==== Information shown ====

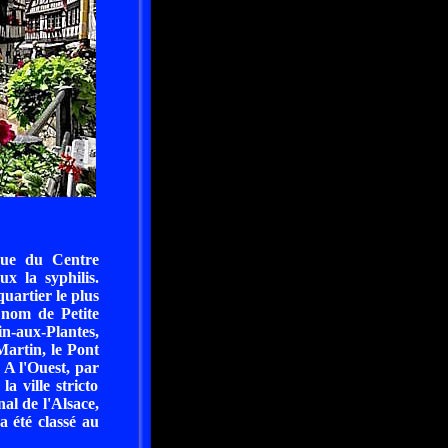
sque du Centre
x la syphilis.
quartier le plus
 nom de Petite
in-aux-Plantes,
Martin, le Pont
 A l'Ouest, par
a ville stricto
al de l'Alsace,
a été classé au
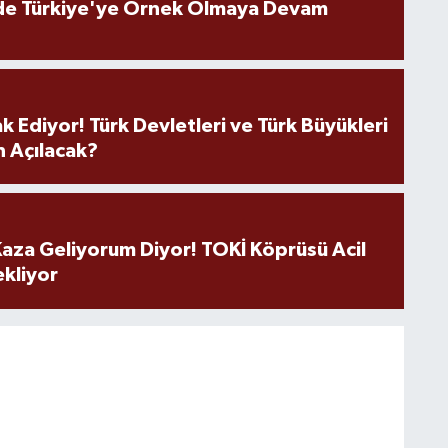
de Türkiye'ye Örnek Olmaya Devam
k Ediyor! Türk Devletleri ve Türk Büyükleri
 Açılacak?
aza Geliyorum Diyor! TOKİ Köprüsü Acil
ekliyor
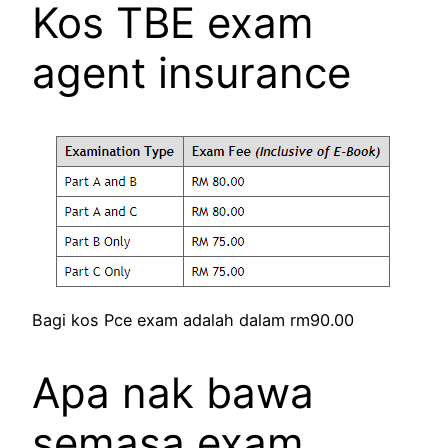
Kos TBE exam
agent insurance
Bagi kos Pce exam adalah dalam rm90.00
Apa nak bawa
semasa exam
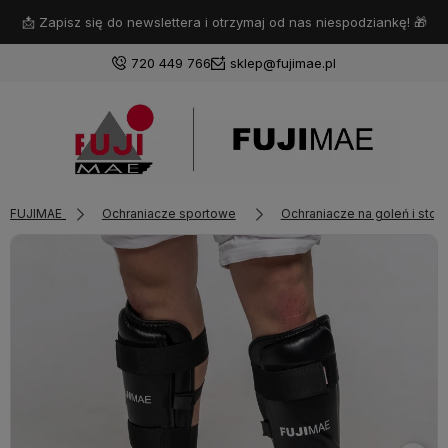
📩 Zapisz się do newslettera i otrzymaj od nas niespodziankę! 🎁
720 449 766
sklep@fujimae.pl
Zaloguj się
FUJIMAE
Ochraniacze sportowe
Ochraniacze na goleń i stop
Załóż konto
Wybierz coś dla siebie z naszej aktualnej oferty lub zaloguj
się, aby przywrócić dodane produkty do listy z poprzedniej
sesji.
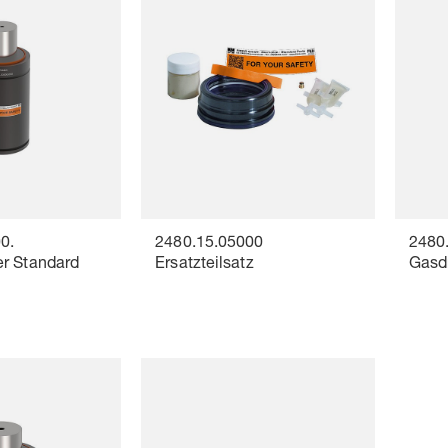
0.
2480.15.05000
2480
r Standard
Ersatzteilsatz
Gasd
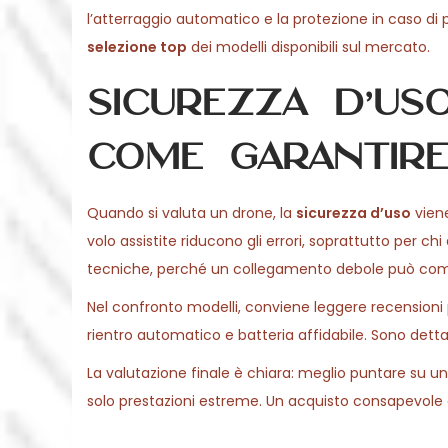
l’atterraggio automatico e la protezione in caso di 
selezione top
dei modelli disponibili sul mercato.
Sicurezza d’uso
come garantire
Quando si valuta un drone, la
sicurezza d’uso
viene
volo assistite riducono gli errori, soprattutto per c
tecniche, perché un collegamento debole può comp
Nel confronto modelli, conviene leggere recensioni 
rientro automatico e batteria affidabile. Sono dettagl
La valutazione finale è chiara: meglio puntare su u
solo prestazioni estreme. Un acquisto consapevole ga
P
V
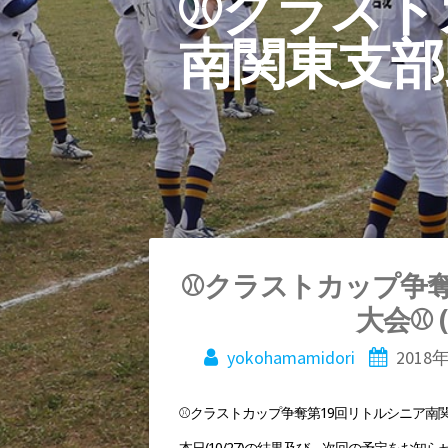
⚾クラスト
南関東支部野
投
⚾クラストカップ争奪
大会⚾ (
稿
yokohamamidori
2018
ナ
⚾クラストカップ争奪第19回リトルシニア南
本日(10/27)の結果及び、次回の予定をお知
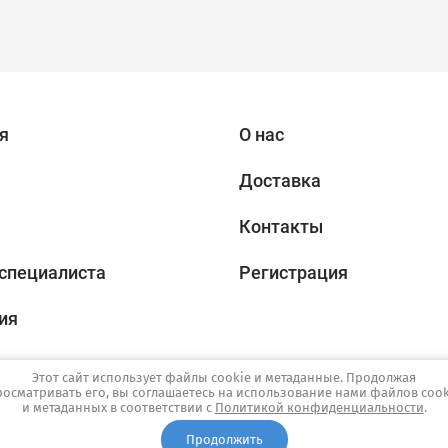
я
О нас
Доставка
Контакты
специалиста
Регистрация
ия
Этот сайт использует файлы cookie и метаданные. Продолжая
росматривать его, вы соглашаетесь на использование нами файлов cook
и метаданных в соответствии с
Политикой конфиденциальности
.
Продолжить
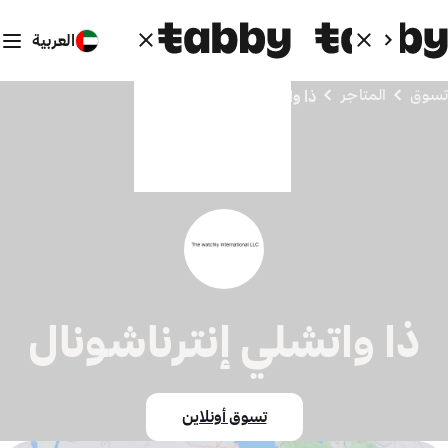
العربية
تسوق
المتاجر
ذا واتشلي إنترناشونال
ذا واتشلي إنترناشونال
تسوق أونلاين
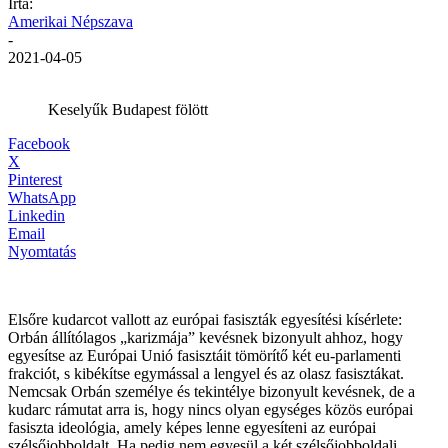
Írta:
Amerikai Népszava
-
2021-04-05
Keselyűk Budapest fölött
Facebook
X
Pinterest
WhatsApp
Linkedin
Email
Nyomtatás
Elsőre kudarcot vallott az európai fasiszták egyesítési kísérlete:
Orbán állítólagos „karizmája” kevésnek bizonyult ahhoz, hogy
egyesítse az Európai Unió fasisztáit tömörítő két eu-parlamenti
frakciót, s kibékítse egymással a lengyel és az olasz fasisztákat.
Nemcsak Orbán személye és tekintélye bizonyult kevésnek, de a
kudarc rámutat arra is, hogy nincs olyan egységes közös európai
fasiszta ideológia, amely képes lenne egyesíteni az európai
szélsőjobboldalt. Ha pedig nem egyesül a két szélsőjobboldali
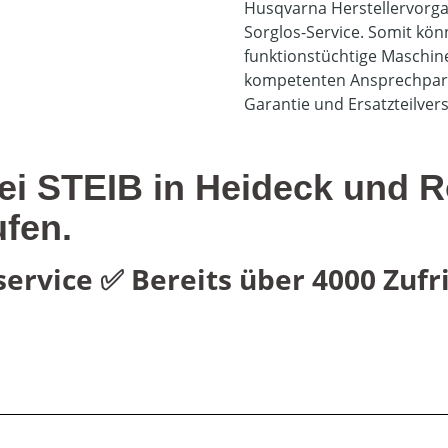
Husqvarna Herstellervorga
Sorglos-Service. Somit könn
funktionstüchtige Maschin
kompetenten Ansprechpart
Garantie und Ersatzteilve
 STEIB in Heideck und Ro
fen.
service
✅ Bereits über 4000 Zuf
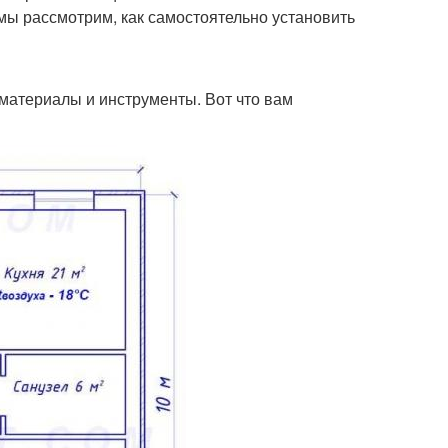
 мы рассмотрим, как самостоятельно установить
материалы и инструменты. Вот что вам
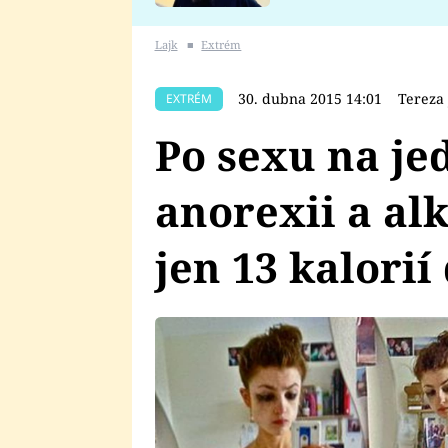
se v Plzni stalo
Lajk
■
Extrém
30. dubna 2015 14:01
Tereza
EXTRÉM
Po sexu na je
anorexii a al
jen 13 kalorií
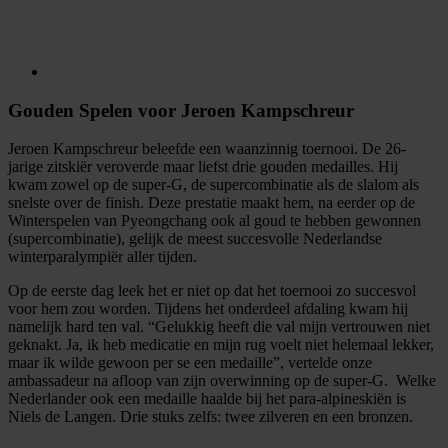
Gouden Spelen voor Jeroen Kampschreur
Jeroen Kampschreur beleefde een waanzinnig toernooi. De 26-
jarige zitskiër veroverde maar liefst drie gouden medailles. Hij
kwam zowel op de super-G, de supercombinatie als de slalom als
snelste over de finish. Deze prestatie maakt hem, na eerder op de
Winterspelen van Pyeongchang ook al goud te hebben gewonnen
(supercombinatie), gelijk de meest succesvolle Nederlandse
winterparalympiër aller tijden.
Op de eerste dag leek het er niet op dat het toernooi zo succesvol
voor hem zou worden. Tijdens het onderdeel afdaling kwam hij
namelijk hard ten val. “Gelukkig heeft die val mijn vertrouwen niet
geknakt. Ja, ik heb medicatie en mijn rug voelt niet helemaal lekker,
maar ik wilde gewoon per se een medaille”, vertelde onze
ambassadeur na afloop van zijn overwinning op de super-G. Welke
Nederlander ook een medaille haalde bij het para-alpineskiën is
Niels de Langen. Drie stuks zelfs: twee zilveren en een bronzen.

====

▶ [What the exercise asks]
What is wanted is an exact copy of the lines above from the one containing "come garantire" through the one containing "Husqvarna Herstellervorga", with no pictures in it.

▶ [Solution for this problem]
come garantire
Quando si valuta un drone, la
sicurezza d’uso
viene
volo assistite riducono gli errori, soprattutto per c
tecniche, perché un collegamento debole può comp
Nel confronto modelli, conviene leggere recensioni 
rientro automatico e batteria affidabile. Sono dettagl
La valutazione finale è chiara: meglio puntare su u
solo prestazioni estreme. Un acquisto consapevole ga
P
V
⚾クラスト
南関東支部野
投
⚾クラストカップ争奪
大会⚾ (
稿
yokohamamidori
2018
ナ
⚾クラストカップ争奪第19回リトルシニア南
本日(10/27)の結果及び、次回の予定をお知
я
О нас
Доставка
Контакты
специалиста
Регистрация
ия
Этот сайт использует файлы cookie и метаданные. Продолжая
росматривать его, вы соглашаетесь на использование нами файлов cook
и метаданных в соответствии с
Политикой конфиденциальности
.
Продолжить
العربية
تسوق
المتاجر
ذا واتشلي إنترناشونال
ذا واتشلي إنترناشونال
تسوق أونلاين
Írta:
Amerikai Népszava
-
2021-04-05
Keselyűk Budapest fölött
Facebook
X
Pinterest
WhatsApp
Linkedin
Email
Nyomtatás
Elsőre kudarcot vallott az európai fasiszták egyesítési kísérlete:
Orbán állítólagos „karizmája” kevésnek bizonyult ahhoz, hogy
egyesítse az Európai Unió fasisztáit tömörítő két eu-parlamenti
frakciót, s kibékítse egymással a lengyel és az olasz fasisztákat.
Nemcsak Orbán személye és tekintélye bizonyult kevésnek, de a
kudarc rámutat arra is, hogy nincs olyan egységes közös európai
fasiszta ideológia, amely képes lenne egyesíteni az európai
szélsőjobboldalt. Ha pedig nem egyesül a két szélsőjobboldali
Husqvarna Herstellervorga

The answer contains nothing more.